The last time I saw Aunt Betty was the Rustler Steakhouse. We took a corner booth; there weren’t any tables available. She watched me spear a final morsel of ribeye and swirl it in a pool of watery catsup, the red meat clinging to the fork tongs. Behind her a massive bison skull was leaning off the wall, looking down on both of us.
“So you’re smoking 100’s now,” I said. “What’s the doc have to say about that?”
“It extends the pleasure. Doc doesn’t agree. He wants me to outlast life.” She smiled. Her teeth were the color of decades-old formica, but I loved her anyway. I wasn’t going to try and talk her out of quitting anymore.
She’d invited me to dinner because I was graduating next month, and she wanted to give me advice. I was drifting. Didn’t know what I wanted. Prospects cloudy with a chance of rain. I thought she had brought me here to lecture me. I didn’t understand why she was so willing to let go of it all. It bugged me.
“Most people’s lives,” she said, “the bits worth remembering, would run the length of this cigarette. All the most important stuff don’t take long.”
She flicked open her Zippo. “You’re born, like this. All the good times are the deep drags, smooth in the lungs, settling there. The tragedies: coughs of flem, choking on the smoke; a live ash falls and burns your arm.”
She held the cigarette in her fingers, the fire ring blinking, alive. She had this way of over dramatizing the smallest statements. This time, it fit.
“And then what? What about the end?” I said, staring down the eye of the cigarette that was killing her. As long as I’d known her, we’d been able to be blunt with each other, cutting to the quick.
“Butts in a glass ashtray. We all burn out eventually, you know.” She smiled again.

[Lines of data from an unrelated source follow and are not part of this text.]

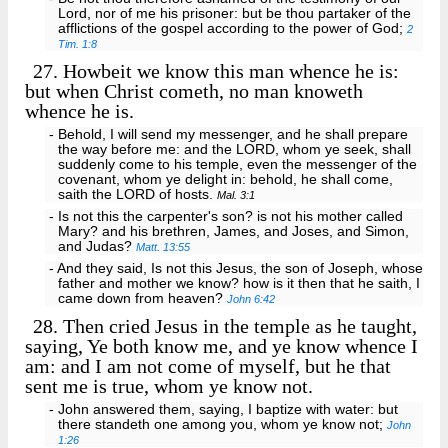
Lord, nor of me his prisoner: but be thou partaker of the
afflictions of the gospel according to the power of God;
2
Tim. 1:8
27.
Howbeit we know this man whence he is:
but when Christ cometh, no man knoweth
whence he is.
- Behold, I will send my messenger, and he shall prepare
the way before me: and the LORD, whom ye seek, shall
suddenly come to his temple, even the messenger of the
covenant, whom ye delight in: behold, he shall come,
saith the LORD of hosts.
Mal. 3:1
- Is not this the carpenter's son? is not his mother called
Mary? and his brethren, James, and Joses, and Simon,
and Judas?
Matt. 13:55
- And they said, Is not this Jesus, the son of Joseph, whose
father and mother we know? how is it then that he saith, I
came down from heaven?
John 6:42
28.
Then cried Jesus in the temple as he taught,
saying, Ye both know me, and ye know whence I
am: and I am not come of myself, but he that
sent me is true, whom ye know not.
- John answered them, saying, I baptize with water: but
there standeth one among you, whom ye know not;
John
1:26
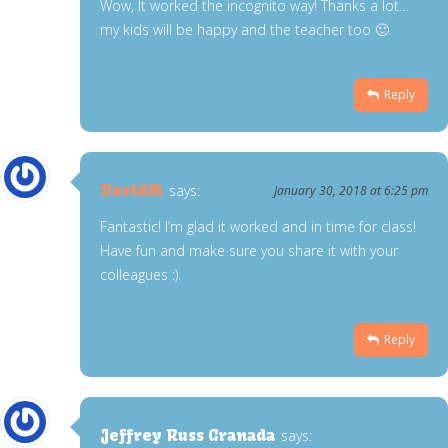
Wow, It worked the incognito way! Thanks a lot…
my kids will be happy and the teacher too 🙂
Reply
DavidM
says:
January 30, 2018 at 6:25 pm
Fantastic! I’m glad it worked and in time for class!
Have fun and make sure you share it with your
colleagues :).
Reply
Jeffrey Russ Granada
says:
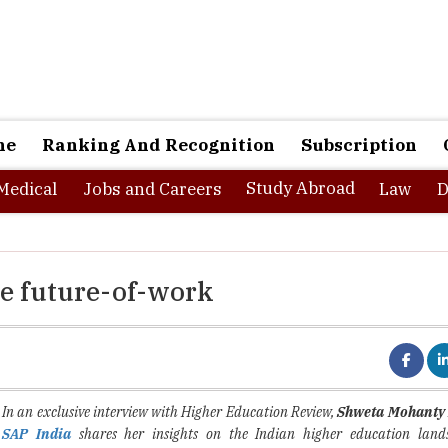
ne
Ranking And Recognition
Subscription
Study Abroad
Medical
Jobs and Careers
Law
D
he future-of-work
In an exclusive interview with Higher Education Review,
Shweta Mohanty 
SAP India
shares her insights on the Indian higher education land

Did she want to confess her regrets? Why she never married and had kids. Why she never took pottery classes. Never went to Hawaii like she always wanted. Maybe, I thought, I’d crossed a line, said too much, too judgmental. I wanted to take it back. Who was I? Some ungrateful clueless kid.

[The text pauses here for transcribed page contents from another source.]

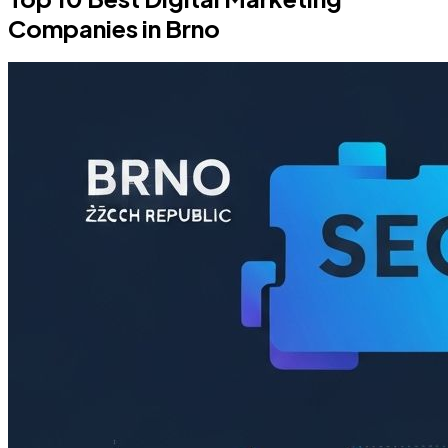
Companies in Brno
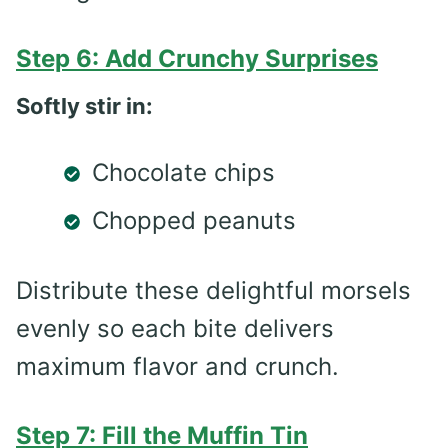
Step 6: Add Crunchy Surprises
Softly stir in:
Chocolate chips
Chopped peanuts
Distribute these delightful morsels
evenly so each bite delivers
maximum flavor and crunch.
Step 7: Fill the Muffin Tin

“It seems a waste of time. A whole lifetime reduced to a cigarette. What about all the space in between? When nothing much happens?”

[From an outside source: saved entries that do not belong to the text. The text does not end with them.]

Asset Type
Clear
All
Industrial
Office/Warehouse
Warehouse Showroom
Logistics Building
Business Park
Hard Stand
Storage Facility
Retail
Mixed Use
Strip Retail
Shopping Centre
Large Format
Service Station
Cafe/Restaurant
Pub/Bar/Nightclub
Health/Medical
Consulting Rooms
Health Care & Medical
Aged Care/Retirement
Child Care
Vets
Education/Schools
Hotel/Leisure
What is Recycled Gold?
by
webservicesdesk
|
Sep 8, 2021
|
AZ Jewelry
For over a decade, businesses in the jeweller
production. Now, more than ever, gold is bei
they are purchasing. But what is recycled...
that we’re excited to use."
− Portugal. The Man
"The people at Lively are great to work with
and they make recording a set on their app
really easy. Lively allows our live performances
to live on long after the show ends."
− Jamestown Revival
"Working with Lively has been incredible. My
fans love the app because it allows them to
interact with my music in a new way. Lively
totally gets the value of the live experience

She laughed, the phlegm chugging deep inside her. “I know, most of life is pointless. That’s what these are for. They fill the gaps between the stories.”
I could see she knew something I didn’t, that whatever was bothering me, keeping me from pushing through, was the same thing she had learned to put up with. She allowed the smoke to gush from her lungs, a waterfall of air, and the booth filled with ghosty ringlets, like reels of magnetic tape unravelling off the spools.